Title says it all. In just 6 1/2 hours, 2008 will be over, which means 2009.
Yesterday on the radio, a radiohost woman started going on about the new year. Talking about all the disastes that have happened in the past 12 months. Global warming, economy, war, gas prices, ect... She was sort of losing it at one point. And then continued to say how hapy she was to have a new year and to leave all of that behind us. No. Just no. Chaning the last digit of the year we live in isn't gonna take all that away. In fact, chaning the digit is moving us closer to the death and destruction of everything we have now, surely. What's there to be happy about? I certainly hope the rest of the country isn't thinking the way she was. She seemed like she was on something.
My general review of the year has been terrible, pretty much the worst year of my life. Despite what you might think, I'm not overreacting when I say that. maybe it's part of being in middle school anyway.

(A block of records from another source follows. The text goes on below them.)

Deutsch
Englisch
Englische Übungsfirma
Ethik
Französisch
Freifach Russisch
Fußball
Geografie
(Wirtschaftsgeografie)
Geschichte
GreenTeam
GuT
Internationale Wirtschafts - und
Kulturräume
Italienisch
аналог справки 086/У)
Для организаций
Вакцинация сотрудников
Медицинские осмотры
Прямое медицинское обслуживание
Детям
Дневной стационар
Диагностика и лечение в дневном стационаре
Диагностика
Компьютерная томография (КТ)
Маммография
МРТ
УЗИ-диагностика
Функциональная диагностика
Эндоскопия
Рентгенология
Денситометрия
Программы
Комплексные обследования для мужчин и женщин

Maybe it's moving country and not being able to fit into my new school. Maybe it's more homework and school stress. Maybe... just growing up. *shudder* Maybe it's getting used to where I am now. Whatever it was, 2008 was a total mess. That's not to say 2009 will be any different. At least now I never I shouldn't bother trying to fit in at school, and I should find friends elsewhere(Thank you ACC!) The most posotive thing was discovering The Killers. Due to a mix of all over the list above, February was the worst month of my life. Which made me discover The Killers, and music in general. Before that, I was just a kid who listened to the music the Now That's What I Call Music CDs handed to me. Now I'm a kid who listens and loves the best music in the world, in my opinion. And a girl who fell in love with everythig Killers, and would never turn back. I feel like The Killers are everything to me now, and I don't want to think who I would be without them.

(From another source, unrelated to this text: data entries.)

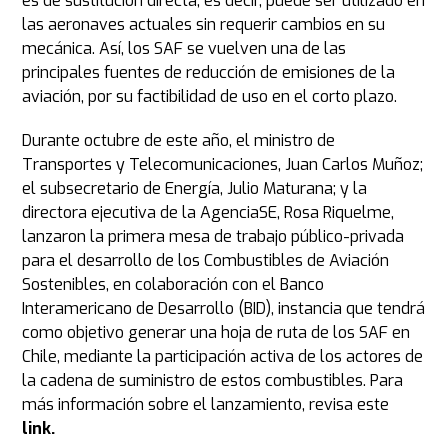
es de sustitución directa; es decir, puede ser utilizado en
las aeronaves actuales sin requerir cambios en su
mecánica. Así, los SAF se vuelven una de las
principales fuentes de reducción de emisiones de la
aviación, por su factibilidad de uso en el corto plazo.
Durante octubre de este año, el ministro de
Transportes y Telecomunicaciones, Juan Carlos Muñoz;
el subsecretario de Energía, Julio Maturana; y la
directora ejecutiva de la AgenciaSE, Rosa Riquelme,
lanzaron la primera mesa de trabajo público-privada
para el desarrollo de los Combustibles de Aviación
Sostenibles, en colaboración con el Banco
Interamericano de Desarrollo (BID), instancia que tendrá
como objetivo generar una hoja de ruta de los SAF en
Chile, mediante la participación activa de los actores de
la cadena de suministro de estos combustibles. Para
más información sobre el lanzamiento, revisa este
link
.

Also, this year will be the year that I will turn 13. Shocker. I feel like I'm dreading this birthday. The media makes out that when you turn 13, everything changes. My parents know that too. I already act like a teenager anyway...
With the new year dawning, this means my return to my little world of misery. School. For the past few weeks, I've been looking ahead to this time off. Now I have to look ahead to February. Terrific. There is no way I want to go back there. A world of preps, idiots, and close-minded freaks with no respect for anyone remotely "out of the ordinary", like myself.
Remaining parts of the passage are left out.